- **INSTRUCTIONS FOR THE TASK**
Give the data again exactly as written, skipping any pictures.

- **DATA PROVIDED**
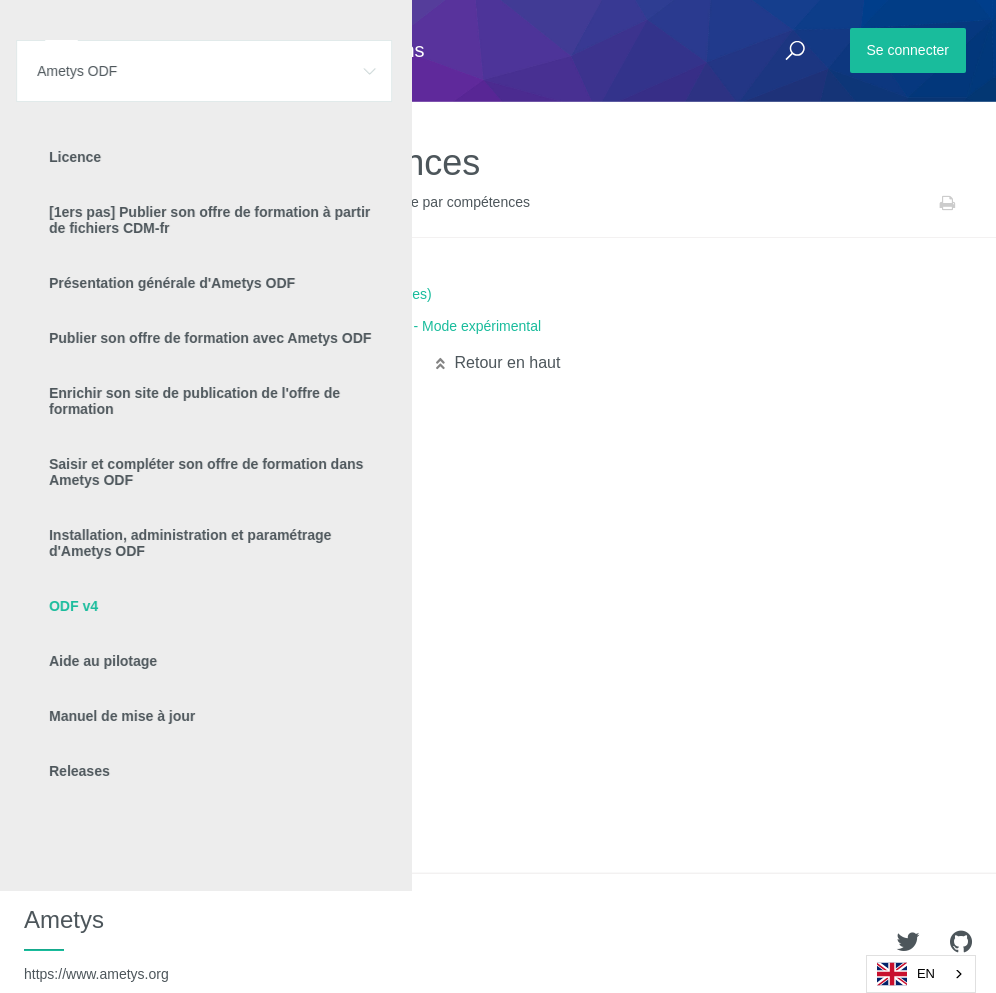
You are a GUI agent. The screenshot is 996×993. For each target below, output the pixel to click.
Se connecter (908, 50)
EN (906, 974)
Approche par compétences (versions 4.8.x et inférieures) (254, 294)
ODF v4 (205, 203)
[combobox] (921, 974)
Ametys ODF (132, 203)
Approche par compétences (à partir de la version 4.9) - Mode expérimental (308, 326)
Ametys (96, 944)
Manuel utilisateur (293, 203)
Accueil (59, 203)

- **WRITTEN SOLUTION**
You are a GUI agent. The screenshot is 996×993. For each target below, output the pixel to click.
Se connecter (908, 50)
EN (906, 974)
Approche par compétences (versions 4.8.x et inférieures) (254, 294)
ODF v4 (205, 203)
[combobox] (921, 974)
Ametys ODF (132, 203)
Approche par compétences (à partir de la version 4.9) - Mode expérimental (308, 326)
Ametys (96, 944)
Manuel utilisateur (293, 203)
Accueil (59, 203)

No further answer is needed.